CLEVELAND — As we bid farewell to 2020 and say hello to 2021, healthcare workers are pleading with Ohioans not to abandon COVID-19 precautions and prioritize slowing the spread of the COVID-19 virus a New Year’s resolution.
“Now that Christmas and New Year's and Thanksgiving are over, as people say, ‘For January and February, now that all the holidays are over, I can go back to isolating,’” Dr. Amy Edwards said. “To keeping family at home.”
Rewind to this time last year.
“Difficult doesn't even begin to describe it. It was just a really trying time,” registered nurse Samantha Hanna said. “February, March, we had no idea what we were getting into.”
COVID-19 cases were already surging overseas before the virus made its documented arrival in the U.S.
“It was overwhelming the amount of patients that we were seeing. COVID and non-COVID patients, because there was a lack of accessibility for a lot of people when it came to healthcare,” Hanna said. “There was a lack of supplies and it was almost chaotic because it's not anything anyone had seen before.”
The virus has now claimed the lives of more than 346,000 Americans and nearly two million people worldwide.
“We're still very much deep in the woods. There are still lots of people that are dying. The vaccine is rolling out incredibly slowly,” Edwards said. “We're still right in the thick of it. I had to see patients with COVID today.”
Healthcare workers say just because we’ve turned the page to a new year doesn’t mean we’ve nearly closed the chapter on the pandemic.
“Everybody is tired and it's sad to continue to live a life where you don't get to do all the things that you want to do. But do you want to have that life right now? We have to make the sacrifices,” Hanna said. “We should still be social distancing. We need to continue to wear masks and if not for you, then for somebody else.”
Healthcare workers shared their experiences with the burnout effect the pandemic has created for front-line workers.

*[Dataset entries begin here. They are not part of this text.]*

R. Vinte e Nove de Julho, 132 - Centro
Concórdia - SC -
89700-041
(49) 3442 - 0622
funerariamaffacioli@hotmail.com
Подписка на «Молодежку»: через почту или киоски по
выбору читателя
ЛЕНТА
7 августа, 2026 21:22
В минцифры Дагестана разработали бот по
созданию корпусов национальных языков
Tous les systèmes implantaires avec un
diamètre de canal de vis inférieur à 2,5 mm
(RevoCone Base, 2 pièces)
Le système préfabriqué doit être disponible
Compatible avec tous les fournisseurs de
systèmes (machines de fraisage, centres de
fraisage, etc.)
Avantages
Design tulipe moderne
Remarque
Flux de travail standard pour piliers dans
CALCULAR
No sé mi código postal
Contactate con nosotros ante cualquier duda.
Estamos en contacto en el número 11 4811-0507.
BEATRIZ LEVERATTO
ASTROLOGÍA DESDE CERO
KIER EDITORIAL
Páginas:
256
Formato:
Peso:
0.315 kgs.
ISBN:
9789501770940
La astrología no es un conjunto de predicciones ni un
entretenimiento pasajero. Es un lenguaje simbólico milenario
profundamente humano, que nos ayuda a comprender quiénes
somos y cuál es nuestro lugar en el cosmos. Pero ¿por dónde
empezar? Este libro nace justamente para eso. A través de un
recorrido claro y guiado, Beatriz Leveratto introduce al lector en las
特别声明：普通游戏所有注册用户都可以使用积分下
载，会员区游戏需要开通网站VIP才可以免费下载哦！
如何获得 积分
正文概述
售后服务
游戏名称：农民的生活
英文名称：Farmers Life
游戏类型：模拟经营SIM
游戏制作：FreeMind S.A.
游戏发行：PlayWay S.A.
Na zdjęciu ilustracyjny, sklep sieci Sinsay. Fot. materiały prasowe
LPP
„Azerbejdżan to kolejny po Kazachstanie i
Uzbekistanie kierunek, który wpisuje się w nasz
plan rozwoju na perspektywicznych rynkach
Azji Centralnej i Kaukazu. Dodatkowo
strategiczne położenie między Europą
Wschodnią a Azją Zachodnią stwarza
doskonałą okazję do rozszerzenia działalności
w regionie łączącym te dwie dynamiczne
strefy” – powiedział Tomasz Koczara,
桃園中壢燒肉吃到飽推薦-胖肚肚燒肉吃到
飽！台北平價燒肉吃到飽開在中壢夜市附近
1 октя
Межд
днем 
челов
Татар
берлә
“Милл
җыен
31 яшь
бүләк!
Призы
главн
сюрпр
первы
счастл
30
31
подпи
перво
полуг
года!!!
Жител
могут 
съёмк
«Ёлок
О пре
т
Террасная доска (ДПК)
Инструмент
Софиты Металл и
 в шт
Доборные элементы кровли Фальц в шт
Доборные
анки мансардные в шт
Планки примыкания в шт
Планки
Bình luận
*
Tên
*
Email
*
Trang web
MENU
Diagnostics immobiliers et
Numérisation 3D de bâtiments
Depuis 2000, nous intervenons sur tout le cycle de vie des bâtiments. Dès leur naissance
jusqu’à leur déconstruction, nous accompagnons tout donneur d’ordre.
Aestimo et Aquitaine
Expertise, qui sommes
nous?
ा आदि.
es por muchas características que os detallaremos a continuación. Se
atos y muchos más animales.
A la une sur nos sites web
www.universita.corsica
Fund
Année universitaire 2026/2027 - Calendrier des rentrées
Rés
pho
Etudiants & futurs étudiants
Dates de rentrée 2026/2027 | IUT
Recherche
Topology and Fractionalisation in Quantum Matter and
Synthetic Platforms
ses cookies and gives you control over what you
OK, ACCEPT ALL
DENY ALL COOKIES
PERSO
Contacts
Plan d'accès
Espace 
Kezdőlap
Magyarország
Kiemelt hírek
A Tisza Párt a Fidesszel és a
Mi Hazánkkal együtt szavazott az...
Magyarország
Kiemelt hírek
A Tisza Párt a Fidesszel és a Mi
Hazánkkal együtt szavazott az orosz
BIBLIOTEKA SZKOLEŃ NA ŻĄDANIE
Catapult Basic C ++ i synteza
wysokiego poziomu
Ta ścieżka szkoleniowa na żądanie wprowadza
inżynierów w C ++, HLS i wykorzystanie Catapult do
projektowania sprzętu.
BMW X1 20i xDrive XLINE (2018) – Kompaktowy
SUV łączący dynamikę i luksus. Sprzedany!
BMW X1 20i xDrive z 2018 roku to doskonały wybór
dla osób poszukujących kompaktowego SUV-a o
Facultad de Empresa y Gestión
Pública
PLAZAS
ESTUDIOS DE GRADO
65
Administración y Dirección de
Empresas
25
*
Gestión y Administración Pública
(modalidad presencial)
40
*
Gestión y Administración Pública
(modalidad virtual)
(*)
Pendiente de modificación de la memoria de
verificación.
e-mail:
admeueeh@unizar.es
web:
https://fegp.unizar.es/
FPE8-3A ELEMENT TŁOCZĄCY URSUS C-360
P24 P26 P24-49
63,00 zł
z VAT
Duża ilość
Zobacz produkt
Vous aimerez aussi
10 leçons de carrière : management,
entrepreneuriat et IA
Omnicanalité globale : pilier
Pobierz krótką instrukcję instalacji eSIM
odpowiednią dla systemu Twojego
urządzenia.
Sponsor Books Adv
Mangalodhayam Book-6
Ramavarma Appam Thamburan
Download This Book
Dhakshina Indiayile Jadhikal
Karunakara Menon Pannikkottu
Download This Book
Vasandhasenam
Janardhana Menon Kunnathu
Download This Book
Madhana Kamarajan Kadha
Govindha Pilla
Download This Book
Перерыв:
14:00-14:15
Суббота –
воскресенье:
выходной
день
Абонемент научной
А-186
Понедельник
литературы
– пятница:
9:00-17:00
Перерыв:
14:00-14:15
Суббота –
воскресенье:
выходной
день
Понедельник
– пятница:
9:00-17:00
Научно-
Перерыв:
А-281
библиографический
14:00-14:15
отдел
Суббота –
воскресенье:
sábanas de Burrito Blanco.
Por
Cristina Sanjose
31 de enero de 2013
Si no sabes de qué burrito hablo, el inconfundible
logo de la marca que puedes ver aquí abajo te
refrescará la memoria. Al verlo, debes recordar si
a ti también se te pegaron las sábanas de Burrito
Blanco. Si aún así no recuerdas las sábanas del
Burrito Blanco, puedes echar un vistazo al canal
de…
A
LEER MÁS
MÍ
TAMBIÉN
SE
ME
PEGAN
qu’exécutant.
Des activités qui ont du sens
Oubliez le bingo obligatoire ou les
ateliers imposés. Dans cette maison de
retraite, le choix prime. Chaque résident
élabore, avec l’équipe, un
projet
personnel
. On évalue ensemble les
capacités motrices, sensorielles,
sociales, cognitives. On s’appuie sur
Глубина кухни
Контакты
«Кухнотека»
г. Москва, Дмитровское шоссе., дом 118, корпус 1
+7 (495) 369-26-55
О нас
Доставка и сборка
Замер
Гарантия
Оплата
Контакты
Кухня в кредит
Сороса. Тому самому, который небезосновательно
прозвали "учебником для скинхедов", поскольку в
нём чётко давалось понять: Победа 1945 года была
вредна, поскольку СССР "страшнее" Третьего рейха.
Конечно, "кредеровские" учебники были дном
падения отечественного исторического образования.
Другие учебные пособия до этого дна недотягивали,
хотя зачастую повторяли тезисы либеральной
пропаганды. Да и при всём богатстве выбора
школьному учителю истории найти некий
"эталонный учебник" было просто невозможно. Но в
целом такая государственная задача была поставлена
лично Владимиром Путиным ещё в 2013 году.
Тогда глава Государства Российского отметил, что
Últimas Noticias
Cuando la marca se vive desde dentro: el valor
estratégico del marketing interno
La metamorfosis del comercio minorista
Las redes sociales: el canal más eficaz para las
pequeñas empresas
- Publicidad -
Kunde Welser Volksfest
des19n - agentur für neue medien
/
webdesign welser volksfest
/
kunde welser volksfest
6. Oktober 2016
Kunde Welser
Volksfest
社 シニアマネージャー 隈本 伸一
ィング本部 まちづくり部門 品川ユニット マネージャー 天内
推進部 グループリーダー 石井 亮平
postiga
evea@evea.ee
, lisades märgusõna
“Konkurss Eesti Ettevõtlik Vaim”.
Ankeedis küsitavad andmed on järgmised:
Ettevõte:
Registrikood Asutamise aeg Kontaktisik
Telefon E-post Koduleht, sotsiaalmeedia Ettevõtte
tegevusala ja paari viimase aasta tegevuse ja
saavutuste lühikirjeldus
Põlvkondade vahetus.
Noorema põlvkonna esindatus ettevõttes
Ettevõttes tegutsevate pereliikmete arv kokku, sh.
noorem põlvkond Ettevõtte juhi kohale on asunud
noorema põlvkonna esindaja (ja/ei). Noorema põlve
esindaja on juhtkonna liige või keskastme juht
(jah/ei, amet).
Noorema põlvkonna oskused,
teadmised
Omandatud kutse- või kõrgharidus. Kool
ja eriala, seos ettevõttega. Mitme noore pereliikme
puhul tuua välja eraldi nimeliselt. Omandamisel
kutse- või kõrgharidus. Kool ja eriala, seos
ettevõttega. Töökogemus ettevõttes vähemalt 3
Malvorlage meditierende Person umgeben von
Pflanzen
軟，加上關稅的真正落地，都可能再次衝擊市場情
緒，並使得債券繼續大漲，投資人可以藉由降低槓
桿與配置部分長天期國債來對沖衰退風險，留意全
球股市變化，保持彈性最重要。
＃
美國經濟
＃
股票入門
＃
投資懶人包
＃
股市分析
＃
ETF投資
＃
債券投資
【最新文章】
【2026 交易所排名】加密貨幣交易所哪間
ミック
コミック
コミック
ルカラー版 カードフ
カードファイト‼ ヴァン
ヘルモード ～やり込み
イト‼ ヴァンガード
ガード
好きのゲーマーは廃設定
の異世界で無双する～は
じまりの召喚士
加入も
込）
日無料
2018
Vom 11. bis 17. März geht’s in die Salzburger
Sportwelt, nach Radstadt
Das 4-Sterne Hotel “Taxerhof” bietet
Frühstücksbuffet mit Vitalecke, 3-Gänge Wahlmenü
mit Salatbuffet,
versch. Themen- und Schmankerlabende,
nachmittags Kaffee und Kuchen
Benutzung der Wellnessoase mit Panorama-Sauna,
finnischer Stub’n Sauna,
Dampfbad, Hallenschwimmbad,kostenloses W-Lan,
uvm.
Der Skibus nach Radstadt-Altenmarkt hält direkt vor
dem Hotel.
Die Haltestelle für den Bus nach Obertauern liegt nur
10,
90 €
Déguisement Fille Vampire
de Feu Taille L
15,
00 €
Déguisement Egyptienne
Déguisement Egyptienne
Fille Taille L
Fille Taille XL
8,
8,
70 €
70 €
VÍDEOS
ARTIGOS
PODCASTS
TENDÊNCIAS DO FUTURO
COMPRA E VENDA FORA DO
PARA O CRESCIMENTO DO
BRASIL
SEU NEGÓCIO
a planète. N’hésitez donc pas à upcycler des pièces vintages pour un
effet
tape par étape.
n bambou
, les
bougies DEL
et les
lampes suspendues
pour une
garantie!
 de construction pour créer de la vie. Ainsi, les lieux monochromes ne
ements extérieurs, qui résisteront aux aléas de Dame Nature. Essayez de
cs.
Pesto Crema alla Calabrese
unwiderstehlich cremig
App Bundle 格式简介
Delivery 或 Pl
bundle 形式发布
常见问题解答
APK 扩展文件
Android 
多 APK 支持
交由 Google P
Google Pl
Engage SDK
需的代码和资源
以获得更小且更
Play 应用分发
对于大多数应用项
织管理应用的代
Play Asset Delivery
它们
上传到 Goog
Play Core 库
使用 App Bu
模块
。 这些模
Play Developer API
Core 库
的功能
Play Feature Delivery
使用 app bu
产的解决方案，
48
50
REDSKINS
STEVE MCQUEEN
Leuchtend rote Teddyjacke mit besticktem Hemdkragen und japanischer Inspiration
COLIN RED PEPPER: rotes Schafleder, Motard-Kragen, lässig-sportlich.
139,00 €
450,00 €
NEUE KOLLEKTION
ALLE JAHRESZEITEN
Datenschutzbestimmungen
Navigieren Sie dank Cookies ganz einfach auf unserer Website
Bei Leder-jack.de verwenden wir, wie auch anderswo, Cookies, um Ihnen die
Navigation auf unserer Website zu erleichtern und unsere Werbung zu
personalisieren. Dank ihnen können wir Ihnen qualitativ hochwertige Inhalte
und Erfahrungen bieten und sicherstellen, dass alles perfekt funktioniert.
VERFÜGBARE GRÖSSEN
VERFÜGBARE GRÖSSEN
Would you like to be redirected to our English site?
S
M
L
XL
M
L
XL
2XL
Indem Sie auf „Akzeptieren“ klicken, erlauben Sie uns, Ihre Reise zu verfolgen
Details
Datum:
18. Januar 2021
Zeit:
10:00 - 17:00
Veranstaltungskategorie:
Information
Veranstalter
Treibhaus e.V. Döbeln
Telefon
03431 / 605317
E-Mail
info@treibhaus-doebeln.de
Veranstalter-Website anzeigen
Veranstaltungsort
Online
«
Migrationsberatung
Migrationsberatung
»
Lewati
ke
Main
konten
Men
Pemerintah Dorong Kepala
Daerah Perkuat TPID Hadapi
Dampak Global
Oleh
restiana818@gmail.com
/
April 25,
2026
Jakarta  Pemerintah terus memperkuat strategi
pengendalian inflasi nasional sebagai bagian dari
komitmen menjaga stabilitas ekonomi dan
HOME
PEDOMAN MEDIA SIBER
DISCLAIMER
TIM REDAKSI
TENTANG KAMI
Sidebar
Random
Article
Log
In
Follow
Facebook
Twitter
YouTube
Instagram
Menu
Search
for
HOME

“There's been a few times that I would like dread going into work because I didn't know what I was going to encounter when I got there,” Hanna said. “It's not so much the burnout as it is the lack of staffing. There's just been a lot of people who have gotten sick themselves. Healthcare workers have had to call out.”
Edwards said the psychological effects of treating COVID-19 patients has claimed the lives of some of her colleagues.
“I know people who are quitting and who have quit who just didn't make it through the year,” Edwards said. “I unfortunately know people who ended their life, who committed suicide under the pressure of this year. It's been difficult.”
However, she said healthcare workers will continue to forge on through the duration of the pandemic.
“Healthcare workers are very much put-our-patients-first and put-society-first type of people. That's why we go into this field. We will work until we can't work anymore. That's not always a good thing,” Edwards said. “As long as people continue to get sick with COVID, we will stay here and we will work until we can't anymore.”
Despite COVID-19 cases surging globally and here at home, Edwards said there is hope in 2021.
“Let's flatten this curve. Let's get rid of this third wave,” Edwards said. “Let's not have a fourth wave. There is a vaccine coming, so there is an end in sight.”